State only how many lines of the records contain the string "Bergmannstraße".
=== Begin Enclosure ===
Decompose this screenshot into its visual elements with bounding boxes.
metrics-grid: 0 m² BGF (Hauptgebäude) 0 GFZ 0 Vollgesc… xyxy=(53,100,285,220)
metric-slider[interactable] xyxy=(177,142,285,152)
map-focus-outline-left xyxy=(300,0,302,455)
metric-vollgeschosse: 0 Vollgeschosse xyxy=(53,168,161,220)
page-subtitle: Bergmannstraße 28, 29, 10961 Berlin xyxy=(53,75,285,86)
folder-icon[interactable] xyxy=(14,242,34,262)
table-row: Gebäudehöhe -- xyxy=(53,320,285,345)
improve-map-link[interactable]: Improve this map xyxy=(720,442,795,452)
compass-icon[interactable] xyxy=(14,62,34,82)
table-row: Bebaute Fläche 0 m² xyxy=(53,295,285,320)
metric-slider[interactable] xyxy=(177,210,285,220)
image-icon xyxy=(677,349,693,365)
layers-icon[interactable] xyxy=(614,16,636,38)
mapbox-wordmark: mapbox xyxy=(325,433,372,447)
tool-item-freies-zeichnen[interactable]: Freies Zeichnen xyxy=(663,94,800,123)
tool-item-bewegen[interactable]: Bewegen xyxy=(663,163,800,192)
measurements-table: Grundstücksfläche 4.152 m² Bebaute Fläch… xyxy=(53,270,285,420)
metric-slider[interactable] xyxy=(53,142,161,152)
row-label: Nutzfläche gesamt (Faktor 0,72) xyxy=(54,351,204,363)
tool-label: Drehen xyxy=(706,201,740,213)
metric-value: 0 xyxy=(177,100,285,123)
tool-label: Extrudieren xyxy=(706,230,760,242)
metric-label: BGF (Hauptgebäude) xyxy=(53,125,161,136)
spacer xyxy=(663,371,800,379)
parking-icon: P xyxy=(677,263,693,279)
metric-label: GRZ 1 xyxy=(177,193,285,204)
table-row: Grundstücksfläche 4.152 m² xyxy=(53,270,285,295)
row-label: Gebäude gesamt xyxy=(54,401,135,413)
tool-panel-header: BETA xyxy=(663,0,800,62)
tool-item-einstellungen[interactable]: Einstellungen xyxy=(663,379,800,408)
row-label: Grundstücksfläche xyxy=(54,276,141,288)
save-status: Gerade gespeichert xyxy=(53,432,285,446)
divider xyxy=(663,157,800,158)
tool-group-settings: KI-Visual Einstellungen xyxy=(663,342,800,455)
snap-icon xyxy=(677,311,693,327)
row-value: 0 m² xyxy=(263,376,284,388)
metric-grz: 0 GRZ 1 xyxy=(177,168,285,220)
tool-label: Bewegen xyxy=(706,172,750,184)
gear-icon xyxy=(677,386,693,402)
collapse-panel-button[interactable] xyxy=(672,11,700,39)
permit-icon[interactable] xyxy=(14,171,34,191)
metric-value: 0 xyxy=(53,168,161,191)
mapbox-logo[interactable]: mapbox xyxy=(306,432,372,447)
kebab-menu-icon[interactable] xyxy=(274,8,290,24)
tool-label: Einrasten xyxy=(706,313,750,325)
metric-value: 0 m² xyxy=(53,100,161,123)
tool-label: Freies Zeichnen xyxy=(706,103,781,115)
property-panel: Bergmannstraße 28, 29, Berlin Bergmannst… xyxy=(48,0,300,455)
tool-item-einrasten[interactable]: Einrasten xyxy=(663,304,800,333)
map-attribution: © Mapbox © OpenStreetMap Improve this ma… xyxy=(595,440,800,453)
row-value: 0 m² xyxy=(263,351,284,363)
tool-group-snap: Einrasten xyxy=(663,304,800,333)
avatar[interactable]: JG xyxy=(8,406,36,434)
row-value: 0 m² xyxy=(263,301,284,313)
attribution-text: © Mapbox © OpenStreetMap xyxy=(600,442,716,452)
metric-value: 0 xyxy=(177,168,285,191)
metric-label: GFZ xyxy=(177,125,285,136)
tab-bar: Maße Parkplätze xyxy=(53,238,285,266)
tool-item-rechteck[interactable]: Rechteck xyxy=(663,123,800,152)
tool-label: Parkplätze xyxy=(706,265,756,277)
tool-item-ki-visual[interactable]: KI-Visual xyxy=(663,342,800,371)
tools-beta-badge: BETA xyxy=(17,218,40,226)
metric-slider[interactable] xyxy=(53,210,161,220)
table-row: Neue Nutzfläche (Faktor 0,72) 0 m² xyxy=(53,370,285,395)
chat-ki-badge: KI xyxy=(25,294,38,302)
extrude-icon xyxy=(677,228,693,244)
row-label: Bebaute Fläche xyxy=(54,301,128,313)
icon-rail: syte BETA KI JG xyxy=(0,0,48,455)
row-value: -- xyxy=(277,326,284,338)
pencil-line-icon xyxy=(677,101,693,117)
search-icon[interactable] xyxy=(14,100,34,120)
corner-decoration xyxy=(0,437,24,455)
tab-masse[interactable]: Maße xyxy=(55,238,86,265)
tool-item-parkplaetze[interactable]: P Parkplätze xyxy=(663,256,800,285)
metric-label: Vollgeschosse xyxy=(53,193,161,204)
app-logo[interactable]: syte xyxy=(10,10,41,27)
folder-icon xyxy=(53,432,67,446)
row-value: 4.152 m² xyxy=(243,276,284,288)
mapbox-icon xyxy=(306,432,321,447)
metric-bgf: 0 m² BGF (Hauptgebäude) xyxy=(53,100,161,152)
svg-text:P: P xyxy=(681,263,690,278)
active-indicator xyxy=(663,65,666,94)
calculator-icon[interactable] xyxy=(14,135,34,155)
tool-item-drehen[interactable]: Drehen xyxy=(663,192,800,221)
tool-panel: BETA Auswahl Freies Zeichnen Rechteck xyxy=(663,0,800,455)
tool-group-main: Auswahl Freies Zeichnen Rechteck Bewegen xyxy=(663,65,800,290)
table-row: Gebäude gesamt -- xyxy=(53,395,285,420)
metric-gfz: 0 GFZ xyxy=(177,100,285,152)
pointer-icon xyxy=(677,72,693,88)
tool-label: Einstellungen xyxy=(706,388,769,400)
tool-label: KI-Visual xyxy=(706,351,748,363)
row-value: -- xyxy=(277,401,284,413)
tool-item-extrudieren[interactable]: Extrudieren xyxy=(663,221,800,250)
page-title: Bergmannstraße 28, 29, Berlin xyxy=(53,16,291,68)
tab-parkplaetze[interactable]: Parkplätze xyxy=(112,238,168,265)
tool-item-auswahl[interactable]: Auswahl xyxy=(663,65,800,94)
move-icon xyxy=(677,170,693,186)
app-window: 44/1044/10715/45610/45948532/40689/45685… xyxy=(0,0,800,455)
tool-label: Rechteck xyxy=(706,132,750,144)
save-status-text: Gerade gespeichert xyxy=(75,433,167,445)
=== End Enclosure ===
WRITTEN ANSWER:
3